From New Delhi, Miranda Kennedy profiles one businessman who’s found the employee pool is shallow and the bureaucracy is deep.


MIRANDA KENNEDY: Yash Kumar works for Stryker, a medical devices company based in Kalamazoo, Mich. When the company couldn’t find enough engineers to fill 55 openings in the U.S., they didn’t sweat it too much.
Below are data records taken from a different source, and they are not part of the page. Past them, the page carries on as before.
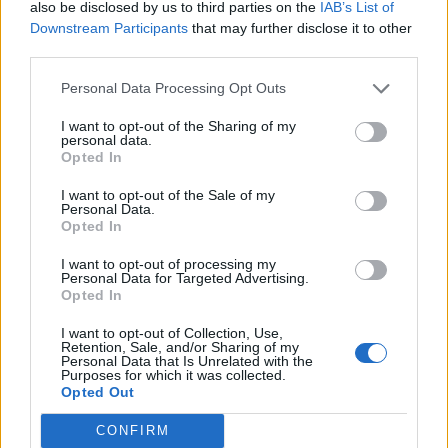
also be disclosed by us to third parties on the
IAB’s List of
Downstream Participants
that may further disclose it to other
third parties.
Personal Data Processing Opt Outs
CRONACA NAPOLI
I want to opt-out of the Sharing of my
Sant’Antimo, fermato truffatore di
personal data.
anziani: aveva solo 16 enni
Opted In
Giuseppe Del Gaudio
-
7 Agosto 2026 - 12:27
I want to opt-out of the Sale of my
Personal Data.
Opted In
I want to opt-out of processing my
Personal Data for Targeted Advertising.
Opted In
I want to opt-out of Collection, Use,
Retention, Sale, and/or Sharing of my
Personal Data that Is Unrelated with the
Purposes for which it was collected.
Opted Out
ITALIA
CONFIRM
Weekend da bollino nero, oltre 25 milioni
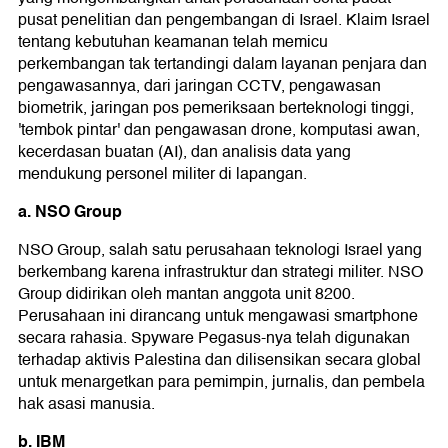
pusat penelitian dan pengembangan di Israel. Klaim Israel
tentang kebutuhan keamanan telah memicu
perkembangan tak tertandingi dalam layanan penjara dan
pengawasannya, dari jaringan CCTV, pengawasan
biometrik, jaringan pos pemeriksaan berteknologi tinggi,
'tembok pintar' dan pengawasan drone, komputasi awan,
kecerdasan buatan (AI), dan analisis data yang
mendukung personel militer di lapangan.
a. NSO Group
NSO Group, salah satu perusahaan teknologi Israel yang
berkembang karena infrastruktur dan strategi militer. NSO
Group didirikan oleh mantan anggota unit 8200.
Perusahaan ini dirancang untuk mengawasi smartphone
secara rahasia. Spyware Pegasus-nya telah digunakan
terhadap aktivis Palestina dan dilisensikan secara global
untuk menargetkan para pemimpin, jurnalis, dan pembela
hak asasi manusia.
b. IBM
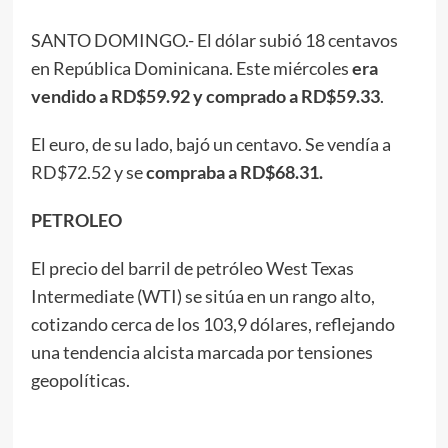
SANTO DOMINGO.- El dólar subió 18 centavos
en República Dominicana. Este miércoles
era
vendido a RD$59.92 y comprado a RD$59.33
.
El euro, de su lado, bajó un centavo. Se vendía a
RD$72.52 y se
compraba a RD$68.31.
PETROLEO
El precio del barril de petróleo West Texas
Intermediate (WTI) se sitúa en un rango alto,
cotizando cerca de los 103,9 dólares, reflejando
una tendencia alcista marcada por tensiones
geopolíticas.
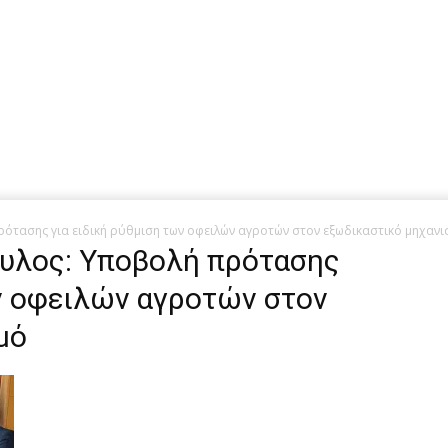
ότασης για ειδική ρύθμιση των οφειλών αγροτών στον εξωδικαστικό μηχανι
πουλος: Υποβολή πρότασης
ων οφειλών αγροτών στον
μό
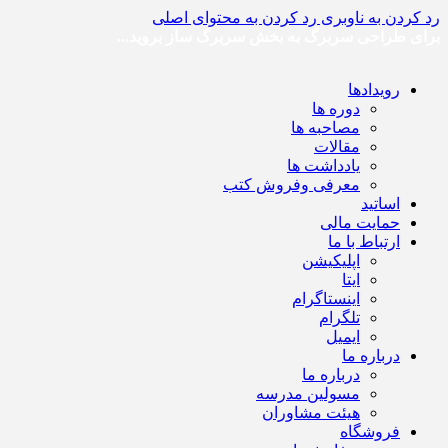
رد کردن به ناوبری
رد کردن به محتوای اصلی
برای طراحی سربرگ به بخش سربرگ ساز بروید...
رویدادها
دوره ها
مصاحبه ها
مقالات
یادداشت ها
معرفی وفروش کتب
اساتید
حمایت مالی
ارتباط با ما
اپلیکیشن
ایتا
اینستاگرام
تلگرام
ایمیل
درباره ما
درباره ما
مسولین مدرسه
هیئت مشاوران
فروشگاه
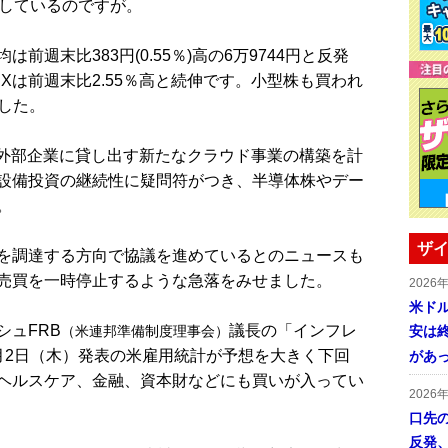
昇しているのですが。
週末比383円(0.55％)高の6万9744円と反発
Xは前週末比2.55％高と続伸です。小型株も買われ
ました。
外部企業に貸し出す新たなクラウド事業の構築を計
設備投資の継続性に疑問符がつき、半導体株やデー
。
ザイ
を調達する方向で協議を進めているとのニュースも
売買を一時停止するような急落をみせました。
2026
米ドル
ュFRB
議長の「インフレ
（米連邦準備制度理事会）
安は終
月2日（木）発表の米雇用統計が予想を大きく下回
があ
ヘルスケア、金融、資本財などにも買いが入ってい
2026
口先
反発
They did as many other U.S. firms have done and moved to India, to draw from the fabled vast pool of English-speaking talent.

But it didn’t take Yash long to realize that all those other companies had already drained the pool.

YASH KUMAR: There’s been an over-demand. Everybody, every industry is trying to be here. And that’s created a big gap. That skill that everybody’s looking for — the college graduates with engineering degrees and good communication skills — got just tapped very quickly.

A recent McKinsey report predicted India will be short half a million skilled workers by 2010. Yash is interviewing dozens of candidates each week to fill about 150 positions.

Yash was born and raised in India. But when he came back after living in the U.S. for 13 years, he was shocked to find a dearth of workers, and a changed work ethic among candidates.

Tech workers cavalierly hop jobs, sometimes every few months, often doubling their salary at each stop. They don’t necessarily want to flaunt this to a potential employer. But Yash says sometimes, cockiness gets the best of them and they slip up. Like in this interview.

KUMAR: Five years from now, where do you see yourself?

JOB CANDIDATE: That’s a very difficult question. I’m . . . frankly, I mean, I haven’t thought about five years. I’ve just thought about two years, lets say one or two years . . .

When the candidate made this comment, a kind of distress flare went off in Yash’s chest. This was round eight of interviews. For Yash, it meant starting all over again.

Then there’s bureaucracy. A kind of red tape hell that’s epic, if not Biblical. To get a license to sell hospital equipment in India, Yash had to sign 15,000 forms. No surprise, then, that a World Bank survey called the “Ease of Doing Business” found India languishing at the bottom.

Carmine D’Aloisio, with the U.S. Commerce Department, puts it primly.

CARMINE D’ALOISIO: There can be a lack of transparency. Regulations are still being written in some areas, and if you’re trying to get your product approved, your medical device approved, it may take a little longer.

It may also require CEOs to grease officials’ palms, which D’Aloisio cautions U.S. companies not to do. That’s because doing so puts a big dollar sign bull’s eye on the executives who become known as bribe-payers. Once marked, everyone will ask them to cough up.

The Commerce Department offers a paid service to help small firms figure out how to navigate India’s maze of tax and licensing laws without paying bribes. Officers identify potential Indian business partners, solve disputes, and even try to explain the cultural differences of working here.

One difference Yash is struggling with is the demand to socialize more with his colleagues.

KUMAR: You know, I’m still transforming from in the U.S., you know. Your personal life and your work life, even though we were in a small town, is very separate. You know you’re not expected that you will socialize a lot with people at work.

Yash says when he lived in the Midwest, he was usually home by 5 with his cellphone switched off.

In India, the official work day extends til 7 or 8 p.m. And then, there are weeknight dinners at partners’ homes and long family picnics on weekends. He says this custom is less about making deals than building trust.

KUMAR: People don’t want to do business if you don’t come through somebody. Because there’s a level of trust that needs to be developed. There is cheating, there is corruption, there is so many things that don’t go well. And that’s the hard part, if you’re looking at, you know, small American company coming here.

The only thing to do, he says, is resign himself to packing picnics and playing with his business partners’ kids on Sundays.

In New Delhi, I’m Miranda Kennedy for Marketplace.